There's definitely a lot more that could be added to this tool to make it more useful. One approach that I haven't had time to pursue, but which would be very useful, would be recovery of object layout information from the executable itself. There's a fairly good description of how one might start going about this in the post "Analyzing Golang Executables -- JEB in Action". Once this information is extracted, we could parse out the types of the pointers in known objects, and then recursively follow them -- basically, automating the process described above using pointer counting.

With object layout information, we could then find objects that have a unique combination of {size, pointer positions}, and assume that any objects in the heap that match those patterns are necessarily those kinds of objects, which gives us a starting point to begin our object traversal. This could be used instead of an OID file, or supplemented by it.
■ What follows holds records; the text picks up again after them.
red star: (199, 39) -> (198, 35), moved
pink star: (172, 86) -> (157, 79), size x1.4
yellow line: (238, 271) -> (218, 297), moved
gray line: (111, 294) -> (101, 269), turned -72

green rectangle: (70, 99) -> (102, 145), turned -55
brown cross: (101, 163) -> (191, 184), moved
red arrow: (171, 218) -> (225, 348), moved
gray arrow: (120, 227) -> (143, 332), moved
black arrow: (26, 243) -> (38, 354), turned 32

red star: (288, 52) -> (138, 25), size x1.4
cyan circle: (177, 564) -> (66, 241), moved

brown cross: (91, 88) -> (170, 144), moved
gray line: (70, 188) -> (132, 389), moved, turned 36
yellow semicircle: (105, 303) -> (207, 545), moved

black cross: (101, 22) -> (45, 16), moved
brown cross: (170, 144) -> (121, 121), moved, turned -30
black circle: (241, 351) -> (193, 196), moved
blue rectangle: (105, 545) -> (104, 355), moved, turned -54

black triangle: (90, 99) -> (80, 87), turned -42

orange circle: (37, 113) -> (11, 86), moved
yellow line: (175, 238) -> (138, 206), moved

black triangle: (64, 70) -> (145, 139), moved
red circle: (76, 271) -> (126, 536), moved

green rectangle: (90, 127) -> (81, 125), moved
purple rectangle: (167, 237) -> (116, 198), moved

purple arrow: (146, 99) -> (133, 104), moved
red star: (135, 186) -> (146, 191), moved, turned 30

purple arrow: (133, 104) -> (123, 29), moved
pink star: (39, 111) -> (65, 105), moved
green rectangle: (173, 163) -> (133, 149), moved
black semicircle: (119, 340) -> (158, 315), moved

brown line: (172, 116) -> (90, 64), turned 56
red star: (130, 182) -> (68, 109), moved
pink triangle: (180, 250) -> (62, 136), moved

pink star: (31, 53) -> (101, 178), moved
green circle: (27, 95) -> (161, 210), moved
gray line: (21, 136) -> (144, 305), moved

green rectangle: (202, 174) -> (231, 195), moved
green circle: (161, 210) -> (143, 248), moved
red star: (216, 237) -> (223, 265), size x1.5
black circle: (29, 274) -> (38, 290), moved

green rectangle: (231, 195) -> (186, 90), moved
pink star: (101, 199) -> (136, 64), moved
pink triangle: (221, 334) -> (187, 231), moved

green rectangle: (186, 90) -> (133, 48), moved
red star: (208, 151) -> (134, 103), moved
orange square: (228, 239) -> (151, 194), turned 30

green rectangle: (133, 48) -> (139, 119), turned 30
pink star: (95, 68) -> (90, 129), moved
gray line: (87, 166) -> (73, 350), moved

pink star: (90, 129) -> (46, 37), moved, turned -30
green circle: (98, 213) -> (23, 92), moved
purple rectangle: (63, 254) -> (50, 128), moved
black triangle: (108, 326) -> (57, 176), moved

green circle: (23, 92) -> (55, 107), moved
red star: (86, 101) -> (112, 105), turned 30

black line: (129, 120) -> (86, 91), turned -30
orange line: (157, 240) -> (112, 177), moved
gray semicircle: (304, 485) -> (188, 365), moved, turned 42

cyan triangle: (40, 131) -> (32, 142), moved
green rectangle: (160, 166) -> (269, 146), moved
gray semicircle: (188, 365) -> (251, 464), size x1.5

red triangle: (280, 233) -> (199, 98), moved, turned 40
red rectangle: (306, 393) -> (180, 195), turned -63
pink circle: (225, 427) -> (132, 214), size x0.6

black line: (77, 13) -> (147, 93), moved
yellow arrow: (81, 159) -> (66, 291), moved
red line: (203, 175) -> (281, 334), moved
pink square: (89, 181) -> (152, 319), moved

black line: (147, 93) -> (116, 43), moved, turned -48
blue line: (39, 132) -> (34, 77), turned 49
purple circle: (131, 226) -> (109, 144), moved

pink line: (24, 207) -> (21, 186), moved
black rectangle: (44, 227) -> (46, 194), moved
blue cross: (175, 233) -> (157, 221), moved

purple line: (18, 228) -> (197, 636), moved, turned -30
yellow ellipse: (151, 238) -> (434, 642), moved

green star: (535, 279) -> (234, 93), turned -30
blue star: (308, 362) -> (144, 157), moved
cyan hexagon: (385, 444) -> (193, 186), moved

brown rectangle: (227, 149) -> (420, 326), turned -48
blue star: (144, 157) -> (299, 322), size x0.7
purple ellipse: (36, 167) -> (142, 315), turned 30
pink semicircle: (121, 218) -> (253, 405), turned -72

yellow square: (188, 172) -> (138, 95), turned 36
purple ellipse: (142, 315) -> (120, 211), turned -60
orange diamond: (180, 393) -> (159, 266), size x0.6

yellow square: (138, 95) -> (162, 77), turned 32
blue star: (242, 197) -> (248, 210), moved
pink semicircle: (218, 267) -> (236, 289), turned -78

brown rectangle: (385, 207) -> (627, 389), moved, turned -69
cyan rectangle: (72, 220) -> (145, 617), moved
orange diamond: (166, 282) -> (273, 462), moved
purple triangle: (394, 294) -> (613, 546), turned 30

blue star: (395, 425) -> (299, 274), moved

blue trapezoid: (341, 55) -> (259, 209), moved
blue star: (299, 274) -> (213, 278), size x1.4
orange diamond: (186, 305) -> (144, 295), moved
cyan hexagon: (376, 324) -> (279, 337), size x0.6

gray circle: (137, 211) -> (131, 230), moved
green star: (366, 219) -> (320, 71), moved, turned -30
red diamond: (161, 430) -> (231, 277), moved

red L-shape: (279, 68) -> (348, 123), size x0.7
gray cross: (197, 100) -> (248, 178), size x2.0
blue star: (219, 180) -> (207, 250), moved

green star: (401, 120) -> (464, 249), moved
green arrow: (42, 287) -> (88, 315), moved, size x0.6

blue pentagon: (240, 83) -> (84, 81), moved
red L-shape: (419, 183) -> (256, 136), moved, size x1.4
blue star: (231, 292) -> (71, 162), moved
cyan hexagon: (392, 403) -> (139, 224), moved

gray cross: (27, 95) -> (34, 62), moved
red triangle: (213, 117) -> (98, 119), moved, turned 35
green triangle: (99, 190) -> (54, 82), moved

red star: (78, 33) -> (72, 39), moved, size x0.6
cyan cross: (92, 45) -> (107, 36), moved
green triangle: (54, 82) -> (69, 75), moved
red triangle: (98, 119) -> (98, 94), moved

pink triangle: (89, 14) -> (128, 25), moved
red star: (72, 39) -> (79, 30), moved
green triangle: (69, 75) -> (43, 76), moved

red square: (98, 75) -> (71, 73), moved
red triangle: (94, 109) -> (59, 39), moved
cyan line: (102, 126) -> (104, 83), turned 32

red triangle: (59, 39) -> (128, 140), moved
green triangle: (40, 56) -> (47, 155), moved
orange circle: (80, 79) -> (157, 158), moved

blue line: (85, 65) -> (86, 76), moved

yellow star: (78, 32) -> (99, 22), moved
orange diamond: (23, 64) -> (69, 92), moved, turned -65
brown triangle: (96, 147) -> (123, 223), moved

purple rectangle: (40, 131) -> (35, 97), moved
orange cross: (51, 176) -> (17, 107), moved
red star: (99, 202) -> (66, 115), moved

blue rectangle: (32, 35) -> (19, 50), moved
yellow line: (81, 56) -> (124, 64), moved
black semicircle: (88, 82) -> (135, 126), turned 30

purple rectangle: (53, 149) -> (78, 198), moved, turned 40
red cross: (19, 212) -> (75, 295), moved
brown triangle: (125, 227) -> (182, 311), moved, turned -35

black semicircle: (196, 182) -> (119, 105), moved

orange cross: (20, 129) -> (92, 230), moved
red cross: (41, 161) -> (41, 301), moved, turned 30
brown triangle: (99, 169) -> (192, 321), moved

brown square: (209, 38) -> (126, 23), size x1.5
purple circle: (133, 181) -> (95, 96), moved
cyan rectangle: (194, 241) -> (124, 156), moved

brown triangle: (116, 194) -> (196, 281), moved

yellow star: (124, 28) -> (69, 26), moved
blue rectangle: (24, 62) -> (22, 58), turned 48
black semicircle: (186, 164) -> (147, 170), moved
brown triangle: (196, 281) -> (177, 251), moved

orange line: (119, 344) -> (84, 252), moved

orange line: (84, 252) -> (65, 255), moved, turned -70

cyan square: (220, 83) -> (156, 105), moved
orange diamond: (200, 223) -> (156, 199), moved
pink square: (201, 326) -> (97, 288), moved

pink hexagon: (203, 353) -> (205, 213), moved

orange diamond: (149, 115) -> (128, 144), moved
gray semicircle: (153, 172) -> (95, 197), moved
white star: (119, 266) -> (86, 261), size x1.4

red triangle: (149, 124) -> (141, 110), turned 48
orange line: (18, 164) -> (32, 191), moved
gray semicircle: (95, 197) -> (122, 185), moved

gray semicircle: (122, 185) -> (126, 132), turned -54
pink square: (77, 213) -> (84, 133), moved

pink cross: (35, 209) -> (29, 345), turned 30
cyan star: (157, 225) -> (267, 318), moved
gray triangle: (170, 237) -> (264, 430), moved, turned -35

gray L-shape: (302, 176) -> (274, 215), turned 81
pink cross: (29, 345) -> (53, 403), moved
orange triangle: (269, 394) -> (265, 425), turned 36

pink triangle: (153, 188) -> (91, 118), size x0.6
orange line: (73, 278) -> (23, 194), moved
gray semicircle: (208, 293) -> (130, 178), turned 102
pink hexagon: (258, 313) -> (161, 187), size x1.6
This approach is complicated by the fact that the moduledata structure both can and does change between versions; and, in particular, by recently inserted new rdata and gofunc fields that change the location of typelinks within the structure. In theory, we could fix this by linking a helper function into the program being debugged that exported type information from the runtime structures; however, access to these via go:linkname is broken as of go 1.18 (cf go:linkname must refer to declared function or variable · Issue #51706 · golang/go · GitHub). Ultimately, extracting this information may be a matter of building a custom, patched version of the runtime that emits module type information via an exported interface. For bonus points, we might even try to get a stable API to access this limited subset of type information upstreamed.

It may be possible to pull in additional information from pprof output as well to assist in object identification. I have not yet done much research in this direction.

On a separate note: currently, when creating the graph, there is no attempt to remove cycles of objects that point to the object in question but which do not lie on any path to an anchor that doesn't first pass through the object itself. These cycles of objects aren't interesting in tracking down leaks, since they aren't responsible for keeping the object from being collected. It would be nice to have an option that removes these extraneous objects. This analysis could also be used to identify and highlight cycles of objects with finalizers set on one of the objects in a cycle.